■ DATA PROVIDED
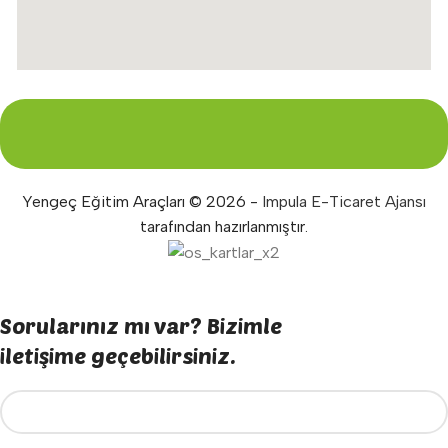
Yengeç Eğitim Araçları © 2026 -
Impula E-Ticaret Ajansı
tarafından hazırlanmıştır.
Sorularınız mı var? Bizimle
iletişime geçebilirsiniz.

■ EXERCISE AIM
In the copy, include every record exactly and no pictures at all.

■ SOLUTION BELOW
Yengeç Eğitim Araçları © 2026 -
Impula E-Ticaret Ajansı
tarafından hazırlanmıştır.
Sorularınız mı var? Bizimle
iletişime geçebilirsiniz.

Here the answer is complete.